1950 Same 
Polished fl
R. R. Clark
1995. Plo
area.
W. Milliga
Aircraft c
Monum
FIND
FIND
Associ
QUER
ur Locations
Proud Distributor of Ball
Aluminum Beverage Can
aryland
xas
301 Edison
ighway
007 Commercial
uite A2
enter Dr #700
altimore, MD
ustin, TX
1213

■ ■ ■

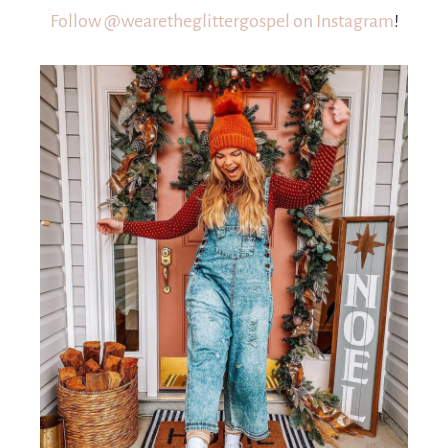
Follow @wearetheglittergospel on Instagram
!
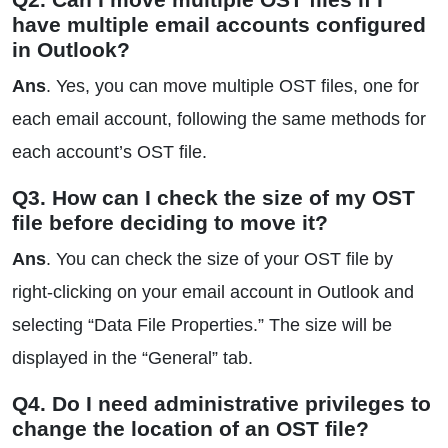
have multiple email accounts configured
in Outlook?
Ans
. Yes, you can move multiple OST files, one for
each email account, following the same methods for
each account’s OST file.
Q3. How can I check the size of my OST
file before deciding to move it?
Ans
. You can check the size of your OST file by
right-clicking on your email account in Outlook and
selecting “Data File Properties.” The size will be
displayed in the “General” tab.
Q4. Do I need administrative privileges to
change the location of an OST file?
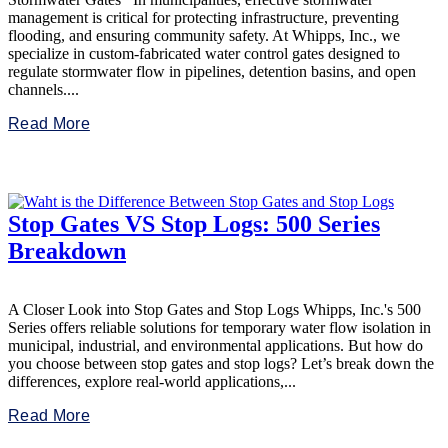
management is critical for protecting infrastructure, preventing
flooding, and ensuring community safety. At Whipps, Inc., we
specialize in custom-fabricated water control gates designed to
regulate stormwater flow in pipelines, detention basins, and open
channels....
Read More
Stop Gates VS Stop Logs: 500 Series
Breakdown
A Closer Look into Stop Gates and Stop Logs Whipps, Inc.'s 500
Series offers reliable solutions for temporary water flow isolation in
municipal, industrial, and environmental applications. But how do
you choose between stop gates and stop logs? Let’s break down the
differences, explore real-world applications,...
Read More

■ ■ ■

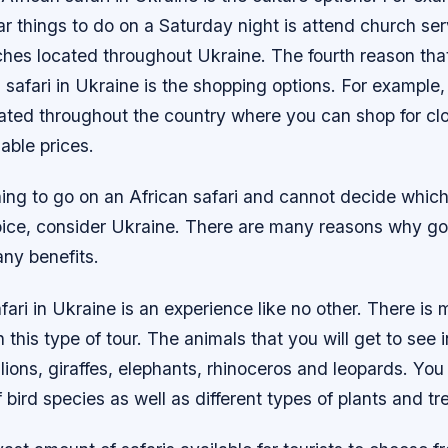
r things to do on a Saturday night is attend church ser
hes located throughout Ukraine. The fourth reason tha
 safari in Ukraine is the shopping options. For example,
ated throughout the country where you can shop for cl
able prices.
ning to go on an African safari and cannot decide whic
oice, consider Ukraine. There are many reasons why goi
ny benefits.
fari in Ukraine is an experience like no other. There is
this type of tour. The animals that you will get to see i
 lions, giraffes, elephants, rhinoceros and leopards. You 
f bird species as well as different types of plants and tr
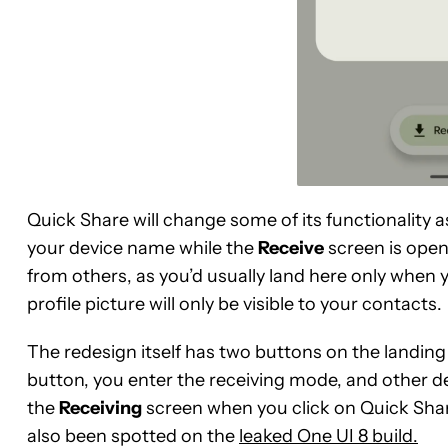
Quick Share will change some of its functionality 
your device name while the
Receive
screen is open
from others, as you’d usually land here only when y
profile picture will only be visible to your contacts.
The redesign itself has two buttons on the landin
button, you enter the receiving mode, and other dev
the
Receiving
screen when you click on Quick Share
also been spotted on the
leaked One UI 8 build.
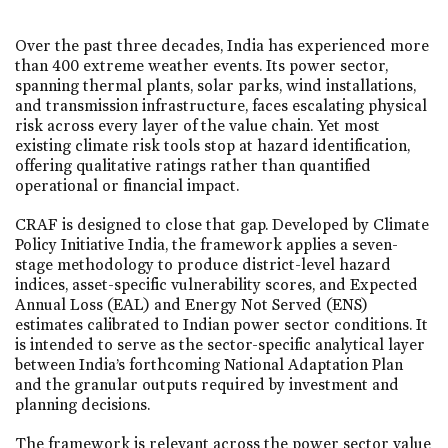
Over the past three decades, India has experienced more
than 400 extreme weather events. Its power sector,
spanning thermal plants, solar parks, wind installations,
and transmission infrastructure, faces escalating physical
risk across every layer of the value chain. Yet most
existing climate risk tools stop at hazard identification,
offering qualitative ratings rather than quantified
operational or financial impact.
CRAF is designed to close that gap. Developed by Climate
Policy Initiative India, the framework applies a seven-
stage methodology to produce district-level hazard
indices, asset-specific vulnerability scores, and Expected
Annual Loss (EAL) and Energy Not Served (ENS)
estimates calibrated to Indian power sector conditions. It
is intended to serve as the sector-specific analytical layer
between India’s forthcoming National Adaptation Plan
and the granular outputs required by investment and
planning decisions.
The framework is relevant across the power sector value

■ ■ ■

Your assignment:
Output only the lines above from the line that holds "from others, as" through the line that holds "The framework is", both ends included, and exclude pictures.

Response area:
from others, as you’d usually land here only when y
profile picture will only be visible to your contacts.
The redesign itself has two buttons on the landin
button, you enter the receiving mode, and other dev
the
Receiving
screen when you click on Quick Share
also been spotted on the
leaked One UI 8 build.
Over the past three decades, India has experienced more
than 400 extreme weather events. Its power sector,
spanning thermal plants, solar parks, wind installations,
and transmission infrastructure, faces escalating physical
risk across every layer of the value chain. Yet most
existing climate risk tools stop at hazard identification,
offering qualitative ratings rather than quantified
operational or financial impact.
CRAF is designed to close that gap. Developed by Climate
Policy Initiative India, the framework applies a seven-
stage methodology to produce district-level hazard
indices, asset-specific vulnerability scores, and Expected
Annual Loss (EAL) and Energy Not Served (ENS)
estimates calibrated to Indian power sector conditions. It
is intended to serve as the sector-specific analytical layer
between India’s forthcoming National Adaptation Plan
and the granular outputs required by investment and
planning decisions.
The framework is relevant across the power sector value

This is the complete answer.